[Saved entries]
◆ ◆ ◆ ◆

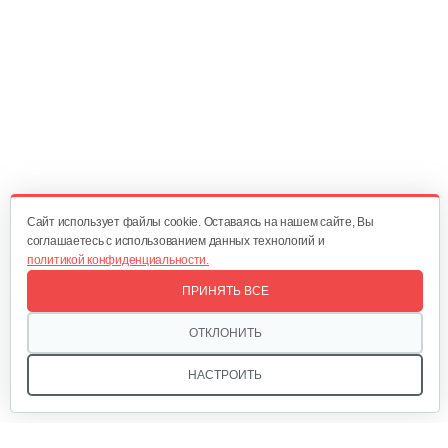
640 руб
Смотреть
Двигатель бензиновый Champion…
524 руб
Смотреть
Cайт использует файлы cookie. Оставаясь на нашем сайте, Вы
Двигатель бензиновый Champion…
соглашаетесь с использованием данных технологий и
политикой конфиденциальности.
1 514 руб
Смотреть
ПРИНЯТЬ ВСЕ
ОТКЛОНИТЬ
Двигатель бензиновый Champion…
НАСТРОИТЬ
737 руб
Смотреть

◆ ◆ ◆ ◆

**What the exercise asks:** Transcribe all of the data above exactly; no picture belongs in the copy.

**Exercise solution:**
640 руб
Смотреть
Двигатель бензиновый Champion…
524 руб
Смотреть
Cайт использует файлы cookie. Оставаясь на нашем сайте, Вы
Двигатель бензиновый Champion…
соглашаетесь с использованием данных технологий и
политикой конфиденциальности.
1 514 руб
Смотреть
ПРИНЯТЬ ВСЕ
ОТКЛОНИТЬ
Двигатель бензиновый Champion…
НАСТРОИТЬ
737 руб
Смотреть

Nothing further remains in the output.